Mark Zuckerberg has questioned the cost of cloud computing and storage during a discussion about bio sequencing.
The Facebook founder specifically referenced AWS, joking «let’s call up Jeff and talk about this».
Zuckerberg and his wife Pricilla Chan set up the Chan Zuckerberg Initiative (CZI) in 2015 to find ways of using technology to advance health, social and scientific research.
In a chat between the research centre’s co-presidents Dr Joseph DeRisi and Dr Stephen Quake, moderated by Zuckerberg live on YouTube, the group argued that progress in initiatives is often blocked by the exorbitant cost of cloud subscriptions.
«In our bio board meetings, one of the things we talk about is the cost of the compute, and our AWS bill, for example, is one of the specific points,» Zuckerberg said. «Let’s call up Jeff and talk about this.»

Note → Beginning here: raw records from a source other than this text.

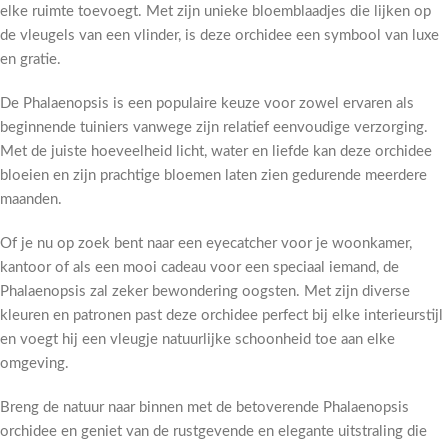
elke ruimte toevoegt. Met zijn unieke bloemblaadjes die lijken op
de vleugels van een vlinder, is deze orchidee een symbool van luxe
en gratie.
De Phalaenopsis is een populaire keuze voor zowel ervaren als
beginnende tuiniers vanwege zijn relatief eenvoudige verzorging.
Met de juiste hoeveelheid licht, water en liefde kan deze orchidee
bloeien en zijn prachtige bloemen laten zien gedurende meerdere
maanden.
Of je nu op zoek bent naar een eyecatcher voor je woonkamer,
kantoor of als een mooi cadeau voor een speciaal iemand, de
Phalaenopsis zal zeker bewondering oogsten. Met zijn diverse
kleuren en patronen past deze orchidee perfect bij elke interieurstijl
en voegt hij een vleugje natuurlijke schoonheid toe aan elke
omgeving.
Breng de natuur naar binnen met de betoverende Phalaenopsis
orchidee en geniet van de rustgevende en elegante uitstraling die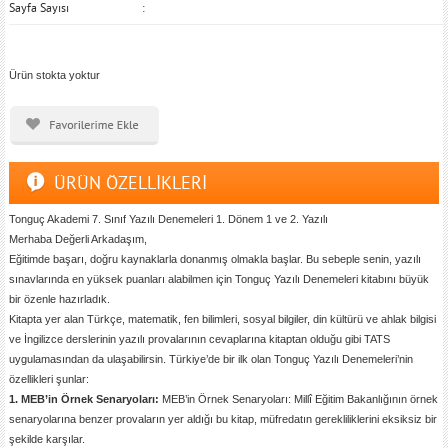
Sayfa Sayısı
Ürün stokta yoktur
ÜRÜN ÖZELLİKLERİ
Tonguç Akademi 7. Sınıf Yazılı Denemeleri 1. Dönem 1 ve 2. Yazılı
Merhaba Değerli Arkadaşım,
Eğitimde başarı, doğru kaynaklarla donanmış olmakla başlar. Bu sebeple senin, yazılı
sınavlarında en yüksek puanları alabilmen için Tonguç Yazılı Denemeleri kitabını büyük
bir özenle hazırladık.
Kitapta yer alan Türkçe, matematik, fen bilimleri, sosyal bilgiler, din kültürü ve ahlak bilgisi
ve İngilizce derslerinin yazılı provalarının cevaplarına kitaptan olduğu gibi TATS
uygulamasından da ulaşabilirsin. Türkiye’de bir ilk olan Tonguç Yazılı Denemeleri’nin
özellikleri şunlar:
1. MEB’in Örnek Senaryoları:
MEB’in Örnek Senaryoları: Millî Eğitim Bakanlığının örnek
senaryolarına benzer provaların yer aldığı bu kitap, müfredatın gerekliliklerini eksiksiz bir
şekilde karşılar.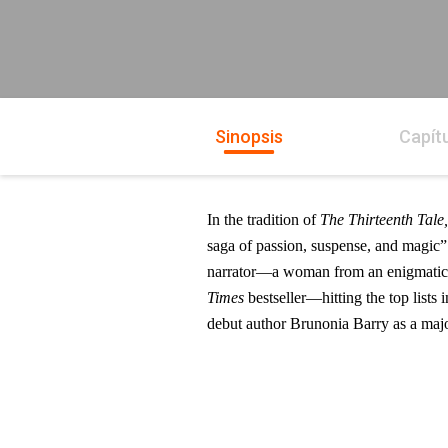
Sinopsis
Capít
In the tradition of
The Thirteenth Tale
saga of passion, suspense, and magic
narrator—a woman from an enigmati
Times
bestseller—hitting the top lists 
debut author Brunonia Barry as a majo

«It’s interesting, the bottleneck for progress, in medical research at this point, a lot of the cost for it, is on compute and the data side and not strictly on the wet labs or how long it takes to turn around experiments.»
The CZI is part-funded by billions of dollars from Facebook and also investment from LinkedIn co-founder Reid Hoffman.

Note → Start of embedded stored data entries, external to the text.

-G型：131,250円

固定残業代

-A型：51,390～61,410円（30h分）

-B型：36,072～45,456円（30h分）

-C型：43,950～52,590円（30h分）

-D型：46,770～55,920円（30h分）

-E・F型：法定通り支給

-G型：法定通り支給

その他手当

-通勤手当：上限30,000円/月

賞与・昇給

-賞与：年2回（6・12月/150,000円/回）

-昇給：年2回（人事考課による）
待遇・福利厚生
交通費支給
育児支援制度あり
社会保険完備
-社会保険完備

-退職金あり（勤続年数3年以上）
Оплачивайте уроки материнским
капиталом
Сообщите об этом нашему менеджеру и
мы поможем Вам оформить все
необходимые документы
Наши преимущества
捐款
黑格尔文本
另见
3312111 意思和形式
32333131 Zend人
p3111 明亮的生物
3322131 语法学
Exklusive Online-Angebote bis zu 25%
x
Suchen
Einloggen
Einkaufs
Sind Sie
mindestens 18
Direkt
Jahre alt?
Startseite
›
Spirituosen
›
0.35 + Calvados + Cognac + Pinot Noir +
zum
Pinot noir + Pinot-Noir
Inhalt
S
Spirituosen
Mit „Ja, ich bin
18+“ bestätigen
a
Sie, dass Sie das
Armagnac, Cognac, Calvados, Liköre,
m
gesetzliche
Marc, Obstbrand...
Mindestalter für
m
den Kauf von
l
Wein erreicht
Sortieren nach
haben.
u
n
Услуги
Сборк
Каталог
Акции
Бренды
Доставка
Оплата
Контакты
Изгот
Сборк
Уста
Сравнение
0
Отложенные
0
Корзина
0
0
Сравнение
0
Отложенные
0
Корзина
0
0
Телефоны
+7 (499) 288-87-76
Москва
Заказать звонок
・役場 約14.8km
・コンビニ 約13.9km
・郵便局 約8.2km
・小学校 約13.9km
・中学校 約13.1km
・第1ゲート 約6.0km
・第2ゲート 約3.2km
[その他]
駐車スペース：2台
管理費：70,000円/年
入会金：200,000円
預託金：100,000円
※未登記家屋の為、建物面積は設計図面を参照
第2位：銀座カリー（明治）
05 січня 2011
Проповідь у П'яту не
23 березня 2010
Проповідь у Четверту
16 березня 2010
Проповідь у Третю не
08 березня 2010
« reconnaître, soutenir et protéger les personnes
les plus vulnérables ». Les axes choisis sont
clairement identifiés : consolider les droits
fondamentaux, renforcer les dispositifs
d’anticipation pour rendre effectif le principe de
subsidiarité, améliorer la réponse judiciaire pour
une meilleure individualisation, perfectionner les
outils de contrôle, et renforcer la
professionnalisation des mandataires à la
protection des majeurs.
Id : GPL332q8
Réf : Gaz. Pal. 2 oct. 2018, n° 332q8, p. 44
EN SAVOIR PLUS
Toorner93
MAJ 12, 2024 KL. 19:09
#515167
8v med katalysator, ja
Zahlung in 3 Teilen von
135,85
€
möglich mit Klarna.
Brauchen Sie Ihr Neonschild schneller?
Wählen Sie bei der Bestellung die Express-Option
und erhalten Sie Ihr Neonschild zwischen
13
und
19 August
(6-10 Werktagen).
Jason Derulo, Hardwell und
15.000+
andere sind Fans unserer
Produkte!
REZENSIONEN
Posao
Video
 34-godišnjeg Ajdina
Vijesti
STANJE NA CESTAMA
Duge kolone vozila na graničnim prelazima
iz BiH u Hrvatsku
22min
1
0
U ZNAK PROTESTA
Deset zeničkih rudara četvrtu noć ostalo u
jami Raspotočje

However, Dr Quake noted that most other organisations and research labs around the world are unable to secure this level of funding, and are therefore hamstrung by the price of cloud.

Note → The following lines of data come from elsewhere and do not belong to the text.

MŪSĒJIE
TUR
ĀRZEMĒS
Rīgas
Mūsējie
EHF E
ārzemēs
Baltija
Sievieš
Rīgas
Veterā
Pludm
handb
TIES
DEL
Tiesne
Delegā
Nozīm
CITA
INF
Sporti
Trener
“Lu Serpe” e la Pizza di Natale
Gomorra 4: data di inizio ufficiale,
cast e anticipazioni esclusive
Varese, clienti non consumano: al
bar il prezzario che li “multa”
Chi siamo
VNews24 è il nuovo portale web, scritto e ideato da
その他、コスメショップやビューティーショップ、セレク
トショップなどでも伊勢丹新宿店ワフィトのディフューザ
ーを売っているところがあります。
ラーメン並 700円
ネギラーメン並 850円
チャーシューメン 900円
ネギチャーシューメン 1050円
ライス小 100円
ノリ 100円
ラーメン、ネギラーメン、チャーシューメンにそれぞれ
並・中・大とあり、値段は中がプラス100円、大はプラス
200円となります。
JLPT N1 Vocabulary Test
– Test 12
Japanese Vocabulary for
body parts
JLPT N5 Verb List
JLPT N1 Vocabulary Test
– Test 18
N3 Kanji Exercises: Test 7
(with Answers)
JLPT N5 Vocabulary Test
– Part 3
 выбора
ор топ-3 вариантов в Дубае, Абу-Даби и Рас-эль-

«This is no more apparent than in the developing world or low-income resource settings,» He said. «The cost of the sequencing and the lab work has gotten to the point where you can do this almost anywhere in the world. It’s gotten that cheap.»
«The compute to be able to analyse that data is unfortunately not available to the vast majority of the people that do that. It’s very often the case that you’ll go to one of these low-income resource settings, they’ll have a sequencer but its collecting dust because they can’t compute. Even if they can access the cloud, they can’t afford it.»
According to Synergy Research Group, the cloud market is heading for a world-wide revenue run rate of $100 billion per year. The big providers have capitalised on digital transformations and the need to store and analyse data with AWS consistently at the top of the market.
Companies like Microsoft, Google, IBM, Alibaba and Oracle are all competing for the rest of the market. This is no more apparent than in the race to provide the Pentagon with cloud computing services. Amazon’s cloud arm was set to be the winners of the $10 billion JEDI contract but after complaints made by Oracle and IBM, the decision has been put on hold.